# Exercise goal:
Write all entries out exactly, images excluded.

# Recorded data:
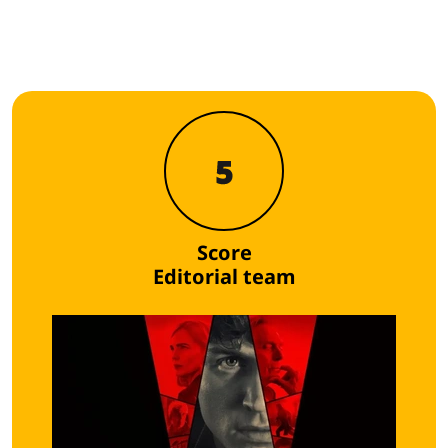
5
Score
Editorial team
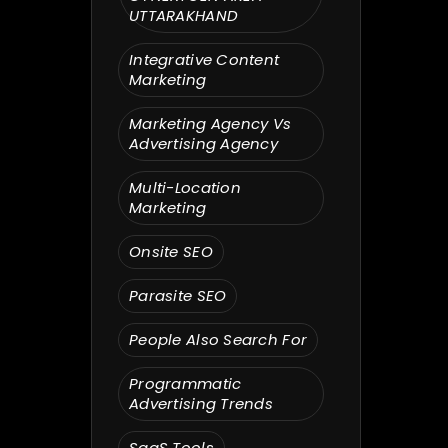
UTTARAKHAND
Integrative Content
Marketing
Marketing Agency Vs
Advertising Agency
Multi-Location
Marketing
Onsite SEO
Parasite SEO
People Also Search For
Programmatic
Advertising Trends
SaaS Tools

# Written answer:
5
Score
Editorial team
UTTARAKHAND
Integrative Content
Marketing
Marketing Agency Vs
Advertising Agency
Multi-Location
Marketing
Onsite SEO
Parasite SEO
People Also Search For
Programmatic
Advertising Trends
SaaS Tools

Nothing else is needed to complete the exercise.